It appears the pace of COVID-19 vaccinations is slowing down in Ohio, while the rate of new cases remains stubbornly high.
State health officials reported 1,789 new cases of COVID-19 Wednesday, as the number of cases seems to have stalled at a high plateau. Hospitalizations have remained at or above recent averages, with 138 new admissions, and over 12-hundred people currently hospitalized with coronavirus.

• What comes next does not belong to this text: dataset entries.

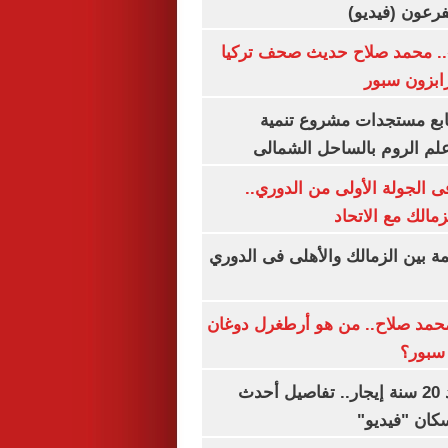
.. محمد صلاح حديث صحف تركيا
رابزون سبور
تابع مستجدات مشروع تنمية
لم الروم بالساحل الشمالى
 الجولة الأولى من الدوري..
زمالك مع الاتحاد
مة بين الزمالك والأهلى فى الدوري
مد صلاح.. من هو أرطغرل دوغان
سبور؟
شقتك ملكك بعد 20 سنة إيجار.. تفاصيل أحدث
كان "فيديو"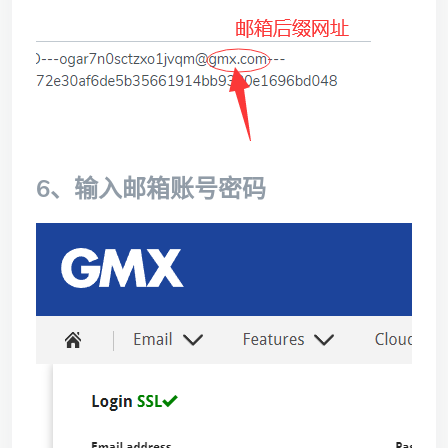
6、输入邮箱账号密码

Vaccination clinics continue around the state, and in his coronavirus briefing Wednesday Governor DeWine hinted that the joint state/federal vaccination clinic in Cleveland will be extended past it's original eight weeks stint. Over 4.4 million Ohioans have received at least their first shot, and 27.5 percent of all Ohioans are now fully vaccinated.
But the rate of new vaccinations is slowing. There were 30,000 first shots administered Tuesday, down from 80-90,000 a day in late March. Some vaccine providers are are turning down new first doses of vaccine, and there are concerns that the remaining unvaccinated population will be harder to reach. State medical director Dr. Bruce Vanderhoff says that vaccine hesitancy means people are now facing a more dangerous virus.
"...which is more contagious, and able to put younger people at much greater risk, including the risk of ending up in the hospital. Essentially the new variants have evolved to stick more easily to our cells. So it takes less of the virus, less exposure, to make a person sick. "
And Vanderhoff says herd immunity is still a long way off.